To precisely compare the various tools and models utilized in medical text annotation, we summarize each tool's essential features, supported languages, specializations, strengths, and weaknesses. This comparison highlights these tools' unique capabilities and limitations, assisting in understanding their applicability to different medical contexts. The details are summarized in Table 1.
In clinical and biomedical texts, a range of terms requires annotation. These may include clinical findings, anatomical sites, procedures, medications, etc. To illustrate that simply, let us consider a patient's diagnosis (in Polish): "Pacjent cierpi na nadciśnienie tętnicze". The diagnosis states that the patient suffers from hypertension. In this sentence, "nadciśnienie tętnicze" is the medical term that refers to hypertension and translates to "hypertensio arterialis" in Latin. Meanwhile, "patient" (pacjent) "suffers" (cierpi) are words that will be repeated many times in speeches, as they rather belong to colloquial language, which non-specialized speech recognition systems can handle quite well.
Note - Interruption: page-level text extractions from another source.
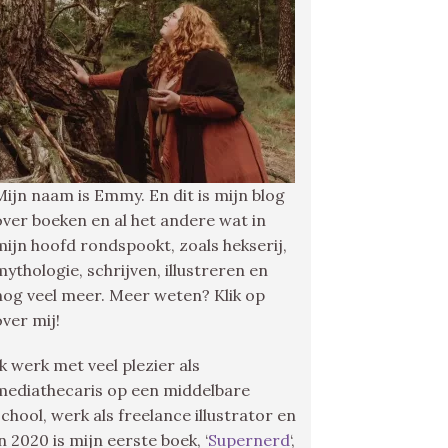
Mijn naam is Emmy. En dit is mijn blog
over boeken en al het andere wat in
mijn hoofd rondspookt, zoals hekserij,
mythologie, schrijven, illustreren en
nog veel meer. Meer weten? Klik op
over mij!
Ik werk met veel plezier als
mediathecaris op een middelbare
school, werk als freelance illustrator en
in 2020 is mijn eerste boek, ‘
Supernerd
‘,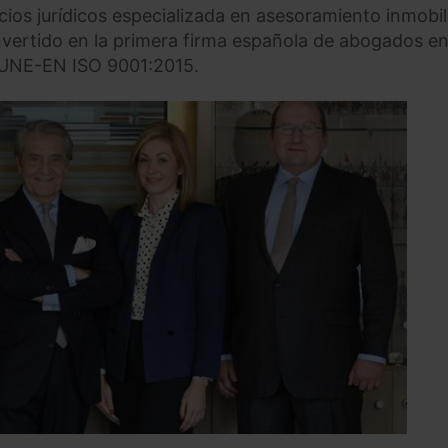
ios jurídicos especializada en asesoramiento inmobil
convertido en la primera firma española de abogados e
l UNE-EN ISO 9001:2015.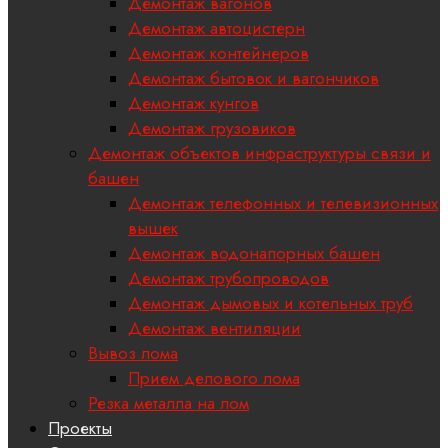
Демонтаж вагонов
Демонтаж автоцистерн
Демонтаж контейнеров
Демонтаж бытовок и вагончиков
Демонтаж кунгов
Демонтаж грузовиков
Демонтаж объектов инфраструктуры связи и
башен
Демонтаж телефонных и телевизионных
вышек
Демонтаж водонапорных башен
Демонтаж трубопроводов
Демонтаж дымовых и котельных труб
Демонтаж вентиляции
Вывоз лома
Прием делового лома
Резка металла на лом
Проекты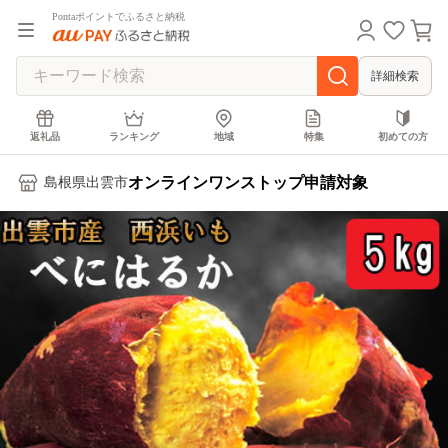
Pontaポイントでふるさと納税
詳細検索
返礼品
ランキング
地域
特集
初めての方
オンラインワンストップ申請対象
島根県出雲市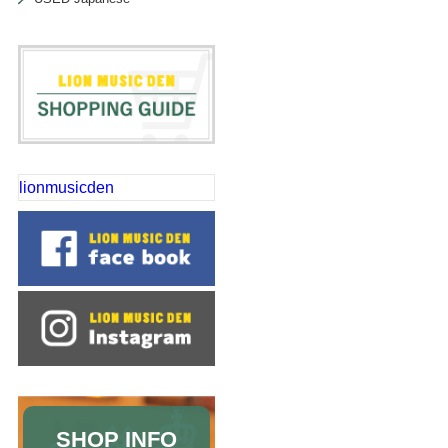
lionmusicden
SHOP INFO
In the remainder of this article, we will provide some examples of Python programming language code that allows the effective extraction of medical concepts from longer statements made by medical personnel. Such selection is important for training speech-to-text transcription systems since the overuse of colloquial words repeated in natural language can lead to overfitting deep neural models during transfer learning.
Then, we will show what material we used for our experiments and what results we obtained from them. Verification by specialized medical personnel of the obtained automatic results will allow us to calculate evaluation metrics, through which it will become possible to estimate the effectiveness of the software for this purpose. On this basis, we will be able to summarize this work and draw general conclusions.